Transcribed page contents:

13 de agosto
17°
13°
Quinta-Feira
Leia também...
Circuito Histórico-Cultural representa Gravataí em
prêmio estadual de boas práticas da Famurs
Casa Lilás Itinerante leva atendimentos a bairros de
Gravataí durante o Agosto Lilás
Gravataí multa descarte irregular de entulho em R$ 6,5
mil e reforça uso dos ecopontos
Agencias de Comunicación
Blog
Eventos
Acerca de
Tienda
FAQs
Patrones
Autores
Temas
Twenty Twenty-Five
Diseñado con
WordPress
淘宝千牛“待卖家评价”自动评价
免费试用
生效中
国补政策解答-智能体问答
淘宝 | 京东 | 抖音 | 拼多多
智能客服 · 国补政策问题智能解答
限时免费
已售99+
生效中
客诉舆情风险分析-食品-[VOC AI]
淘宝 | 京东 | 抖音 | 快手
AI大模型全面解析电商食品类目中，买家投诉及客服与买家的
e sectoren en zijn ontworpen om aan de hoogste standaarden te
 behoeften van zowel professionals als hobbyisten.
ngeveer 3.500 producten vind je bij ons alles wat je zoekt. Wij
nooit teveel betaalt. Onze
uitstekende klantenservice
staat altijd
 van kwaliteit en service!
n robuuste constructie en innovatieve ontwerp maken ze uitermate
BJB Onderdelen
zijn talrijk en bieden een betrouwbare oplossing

...

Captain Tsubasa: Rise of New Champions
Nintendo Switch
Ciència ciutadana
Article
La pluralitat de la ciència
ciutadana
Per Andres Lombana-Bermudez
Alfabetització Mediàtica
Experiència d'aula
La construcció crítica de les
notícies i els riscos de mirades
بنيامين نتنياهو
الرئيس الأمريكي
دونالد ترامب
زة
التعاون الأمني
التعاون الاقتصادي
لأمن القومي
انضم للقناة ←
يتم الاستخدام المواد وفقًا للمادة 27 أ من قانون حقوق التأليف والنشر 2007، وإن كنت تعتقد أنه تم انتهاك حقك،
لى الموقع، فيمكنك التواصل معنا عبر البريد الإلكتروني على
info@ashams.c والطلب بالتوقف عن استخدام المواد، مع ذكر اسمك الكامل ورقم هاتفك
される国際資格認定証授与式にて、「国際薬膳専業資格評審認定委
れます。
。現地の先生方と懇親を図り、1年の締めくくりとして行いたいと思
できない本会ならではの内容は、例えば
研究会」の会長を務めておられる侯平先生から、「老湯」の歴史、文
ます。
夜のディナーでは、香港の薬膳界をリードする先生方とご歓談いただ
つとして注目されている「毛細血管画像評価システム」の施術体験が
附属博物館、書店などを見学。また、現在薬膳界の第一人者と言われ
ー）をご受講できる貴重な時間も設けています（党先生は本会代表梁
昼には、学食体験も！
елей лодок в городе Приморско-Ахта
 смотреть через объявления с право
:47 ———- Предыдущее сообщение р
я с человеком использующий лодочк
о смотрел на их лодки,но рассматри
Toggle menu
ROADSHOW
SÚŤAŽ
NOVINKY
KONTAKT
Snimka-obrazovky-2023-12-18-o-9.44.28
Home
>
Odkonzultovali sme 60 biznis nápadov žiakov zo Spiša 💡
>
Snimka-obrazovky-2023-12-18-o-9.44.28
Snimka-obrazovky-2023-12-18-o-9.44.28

*Work instruction*.
An exact, complete copy of the lines above from the one with "13 de agosto" through the one with "mil e reforça uso dos ecopontos" is the whole answer.

*Exercise solution*.
13 de agosto
17°
13°
Quinta-Feira
Leia também...
Circuito Histórico-Cultural representa Gravataí em
prêmio estadual de boas práticas da Famurs
Casa Lilás Itinerante leva atendimentos a bairros de
Gravataí durante o Agosto Lilás
Gravataí multa descarte irregular de entulho em R$ 6,5
mil e reforça uso dos ecopontos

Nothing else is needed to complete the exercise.